Bizi sosyal medyadan takip edin
blank
Avatarı
Ihlas Haber Ajansı tarafından
15 Ekim, 2025 16:52 tarihinde yayınlandı
Okuma Süresi: 2dk
Yorum: 0

“Doğru el yıkama hayat kurtarır”

DÜZCE (İHA) – Dr. Öğretim Üyesi Bekir Tunca, "El hijyenine dikkat edilmemesi, toplu hayat alanlarında enfeksiyonların süratle yayılmasına neden olur" dedi.
Düzce Üniversitesi Tıp Fakültesi Enfeksiyon Hastalıkları Klinik Mikrobiyoloji Anabilim Kısmı Öğretim Üyesi ve Hastane El Hijyeni Koordinatörü Dr. Öğr. Üyesi Bekir Tunca, 15 Ekim Dünya El Yıkama Günü hasebiyle yaptığı açıklamada gerçek el yıkamanın birey ve toplum sıhhati için kıymetine dikkat çekti.

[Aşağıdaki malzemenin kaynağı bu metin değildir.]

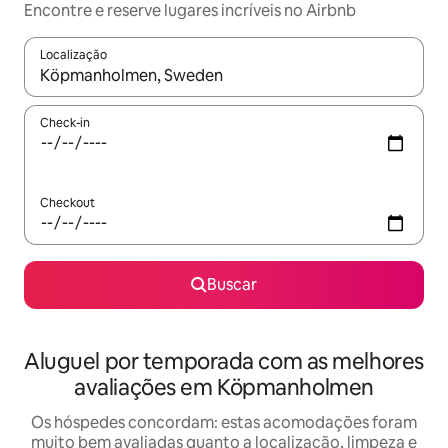
Encontre e reserve lugares incríveis no Airbnb
Localização
Quando os resultados estiverem disponíveis, explore-os usando
Check-in
Checkout
Buscar
Aluguel por temporada com as melhores
avaliações em Köpmanholmen
Os hóspedes concordam: estas acomodações foram
muito bem avaliadas quanto a localização, limpeza e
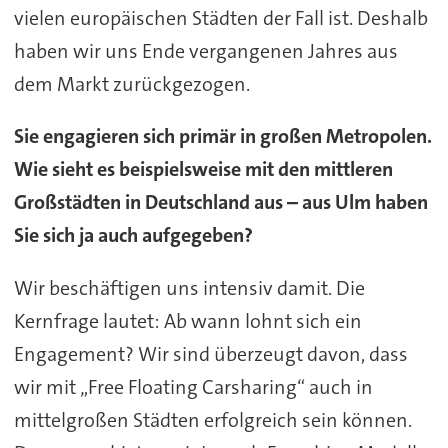
vielen europäischen Städten der Fall ist. Deshalb
haben wir uns Ende vergangenen Jahres aus
dem Markt zurückgezogen.
Sie engagieren sich primär in großen Metropolen.
Wie sieht es beispielsweise mit den mittleren
Großstädten in Deutschland aus – aus Ulm haben
Sie sich ja auch aufgegeben?
Wir beschäftigen uns intensiv damit. Die
Kernfrage lautet: Ab wann lohnt sich ein
Engagement? Wir sind überzeugt davon, dass
wir mit „Free Floating Carsharing“ auch in
mittelgroßen Städten erfolgreich sein können.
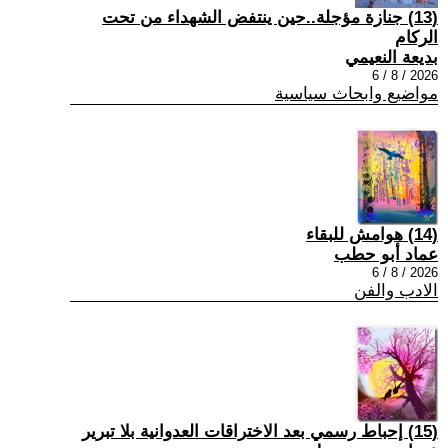
(13) جنازة مؤجلة..حين ينتفض الشهداء من تحت
الركام
بديعة النعيمي
2026 / 8 / 6
مواضيع وابحاث سياسية
(14) هوامش للبقاء
عماد أبو حطب
2026 / 8 / 6
الادب والفن
(15) إحباط رسمي بعد الاختراقات العدوانية بلا تبرير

El hijyeninin enfeksiyonların yayılmasını önlemede en kolay fakat en tesirli prosedür olduğunun altını çizen Tunca, "Günlük hayatta eller birçok yüzeyle temas eder ve bu sırada mikroorganizmalar basitçe bulaşabilir. Yanlışsız el yıkama, bu bulaş zincirini kırar ve hem şahsî hem de toplumsal seviyede enfeksiyon riskini kıymetli ölçüde azaltır" dedi.

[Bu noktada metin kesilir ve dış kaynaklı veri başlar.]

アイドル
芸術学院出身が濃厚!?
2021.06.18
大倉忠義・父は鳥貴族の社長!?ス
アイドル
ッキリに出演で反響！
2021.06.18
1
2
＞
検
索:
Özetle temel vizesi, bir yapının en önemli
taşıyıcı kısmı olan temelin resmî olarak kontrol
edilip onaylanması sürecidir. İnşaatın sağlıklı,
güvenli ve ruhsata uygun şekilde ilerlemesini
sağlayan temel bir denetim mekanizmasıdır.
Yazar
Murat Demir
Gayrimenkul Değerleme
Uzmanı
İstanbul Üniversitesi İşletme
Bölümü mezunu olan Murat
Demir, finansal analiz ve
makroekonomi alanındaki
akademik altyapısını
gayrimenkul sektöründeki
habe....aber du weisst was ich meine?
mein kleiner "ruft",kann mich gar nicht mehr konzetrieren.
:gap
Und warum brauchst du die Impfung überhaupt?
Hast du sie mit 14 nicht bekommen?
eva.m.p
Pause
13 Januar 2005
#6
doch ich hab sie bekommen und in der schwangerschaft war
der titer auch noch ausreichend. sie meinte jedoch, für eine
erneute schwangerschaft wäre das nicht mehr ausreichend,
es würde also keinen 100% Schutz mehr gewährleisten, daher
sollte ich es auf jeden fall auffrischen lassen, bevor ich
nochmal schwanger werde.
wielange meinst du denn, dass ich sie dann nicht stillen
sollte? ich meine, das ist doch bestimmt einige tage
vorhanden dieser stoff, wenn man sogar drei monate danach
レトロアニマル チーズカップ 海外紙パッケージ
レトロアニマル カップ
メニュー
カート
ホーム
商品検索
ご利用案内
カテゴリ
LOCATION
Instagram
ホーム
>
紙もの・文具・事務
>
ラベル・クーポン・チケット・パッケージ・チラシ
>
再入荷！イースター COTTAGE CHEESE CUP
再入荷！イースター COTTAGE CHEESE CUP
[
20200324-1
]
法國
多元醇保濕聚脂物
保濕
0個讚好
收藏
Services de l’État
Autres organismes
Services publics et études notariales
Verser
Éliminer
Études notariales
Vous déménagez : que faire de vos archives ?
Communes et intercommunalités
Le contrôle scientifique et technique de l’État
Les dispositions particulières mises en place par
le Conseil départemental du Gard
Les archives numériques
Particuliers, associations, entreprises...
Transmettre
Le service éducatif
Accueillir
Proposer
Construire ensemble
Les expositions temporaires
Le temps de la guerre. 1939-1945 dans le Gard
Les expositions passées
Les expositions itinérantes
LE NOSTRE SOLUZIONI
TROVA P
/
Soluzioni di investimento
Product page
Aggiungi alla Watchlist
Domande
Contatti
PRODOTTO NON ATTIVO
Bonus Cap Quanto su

"Temas, birçok enfeksiyonun etkenidir"
Grip, nezle, Covid-19, Hepatit A üzere birçok enfeksiyon etkeninin şahıstan bireye en sık temas yoluyla bulaştığını söz eden Dr. Tunca, "Günlük yaşamda ellerin sıkça temas ettiği kapı kolları, asansör düğmeleri ve toplu taşıma tutacakları üzere yüzeylerde virüsler ve bakteriler uzun müddet canlı kalabilir. Bu yüzeylere dokunduktan sonra ağız, burun yahut göz bölgesine temas edilmesi, mikroorganizmaların bedene girişini kolaylaştırır. Hastane ve sıhhat kuruluşlarında durum daha da kritiktir. Dirençli bakteriler çoklukla sıhhat çalışanlarının elleri aracılığıyla bir hastadan başkasına taşınabilir. Bu nedenle hastane enfeksiyonlarının (nozokomiyal enfeksiyonların) denetiminde el hijyeni en temel ve vazgeçilmez önlemdir" halinde konuştu.

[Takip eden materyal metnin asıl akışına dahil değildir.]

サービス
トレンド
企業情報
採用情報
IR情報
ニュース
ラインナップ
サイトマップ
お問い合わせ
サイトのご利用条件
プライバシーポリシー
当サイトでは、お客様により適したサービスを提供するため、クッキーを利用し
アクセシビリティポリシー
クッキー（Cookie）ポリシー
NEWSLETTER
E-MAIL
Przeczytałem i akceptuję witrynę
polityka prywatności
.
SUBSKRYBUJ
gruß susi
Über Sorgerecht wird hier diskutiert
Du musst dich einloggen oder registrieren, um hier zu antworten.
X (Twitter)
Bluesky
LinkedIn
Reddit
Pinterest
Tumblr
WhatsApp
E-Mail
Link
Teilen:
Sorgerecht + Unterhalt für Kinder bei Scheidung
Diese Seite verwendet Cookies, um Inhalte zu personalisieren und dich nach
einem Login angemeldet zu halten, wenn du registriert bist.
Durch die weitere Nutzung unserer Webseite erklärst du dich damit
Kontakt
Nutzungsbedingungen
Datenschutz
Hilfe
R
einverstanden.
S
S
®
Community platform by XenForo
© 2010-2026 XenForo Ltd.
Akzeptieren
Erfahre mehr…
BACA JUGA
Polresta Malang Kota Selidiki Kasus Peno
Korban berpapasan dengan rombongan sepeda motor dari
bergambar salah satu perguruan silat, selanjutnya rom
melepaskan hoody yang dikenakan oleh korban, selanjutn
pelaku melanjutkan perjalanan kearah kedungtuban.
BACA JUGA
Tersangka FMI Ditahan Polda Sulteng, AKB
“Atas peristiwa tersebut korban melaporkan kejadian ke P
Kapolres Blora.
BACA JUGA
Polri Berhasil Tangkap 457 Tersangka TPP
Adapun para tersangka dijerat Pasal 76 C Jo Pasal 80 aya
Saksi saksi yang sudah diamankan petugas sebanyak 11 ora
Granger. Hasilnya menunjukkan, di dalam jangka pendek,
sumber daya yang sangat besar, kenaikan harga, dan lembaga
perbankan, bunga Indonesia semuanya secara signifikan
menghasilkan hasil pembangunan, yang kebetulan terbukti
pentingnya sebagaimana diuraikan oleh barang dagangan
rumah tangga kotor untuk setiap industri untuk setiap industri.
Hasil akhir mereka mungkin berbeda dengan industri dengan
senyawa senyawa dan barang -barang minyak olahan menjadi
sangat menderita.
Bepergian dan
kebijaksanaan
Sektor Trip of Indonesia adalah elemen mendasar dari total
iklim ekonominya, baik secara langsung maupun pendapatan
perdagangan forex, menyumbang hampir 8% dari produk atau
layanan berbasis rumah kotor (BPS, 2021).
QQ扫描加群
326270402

Ellerin sabun ve suyla en az 20 saniye boyunca yıkanması gerektiğini belirten Tunca, "Avuç içleri, elin sırtı, parmak ortaları, tırnak tabanları ve bilekler sabunla uygunca ovulmalı, akabinde suyla durulanmalıdır. En sık yapılan kusurlar; sabun kullanmadan yıkamak, süreyi kısa tutmak, tırnak tabanlarını ihmal etmek ve eller yıkandıktan sonra tekrar kirli yüzeylere temas etmektir" tabirlerini kullandı.
Suya ve sabuna ulaşmak mümkünse öncelikli olarak klasik el yıkama usulünün tercih edilmesi gerektiğini lisana getiren Tunca, "Su bulunmayan ortamlarda ise en az yüzde 60 alkol içeren el antiseptikleri kullanılabilir. Lakin eller görünür formda kirliyse dezenfektan tesirli değildir, kesinlikle sabunla yıkanmalıdır" dedi.

"Çocuklar, yaşlılar ve kronik hastalığı olan bireyler için önemli sıhhat riskleri oluşturur"
El hijyenine dikkat edilmemesinin toplum sıhhati açısından risklerine değinen Tunca, "El hijyenine dikkat edilmemesi, toplu hayat alanlarında enfeksiyonların süratle yayılmasına neden olur. Bilhassa okul, hastane ve toplu taşıma üzere ortamlarda mikroorganizmalar basitçe elden ele taşınır. Bu durum çocuklar, yaşlılar ve kronik hastalığı olan bireyler için önemli sıhhat riskleri oluşturur. Toplum genelinde el yıkama alışkanlığı kazandırıldığında bulaşıcı hastalıkların kıymetli bir kısmı önlenebilir" biçiminde konuştu.
Toplumun el yıkama farkındalığını artırmak için eğitim çalışmalarının gerekli olduğunun altını çizen Dr. Tunca, "Özellikle çocuklara küçük yaşta gerçek el yıkama alışkanlığı kazandırılmalı, okullarda ve sıhhat kurumlarında bu mevzu daima hatırlatılmalıdır. 15 Ekim Dünya El Yıkama Günü bu şuuru tazelemek için kıymetli bir fırsattır" dedi.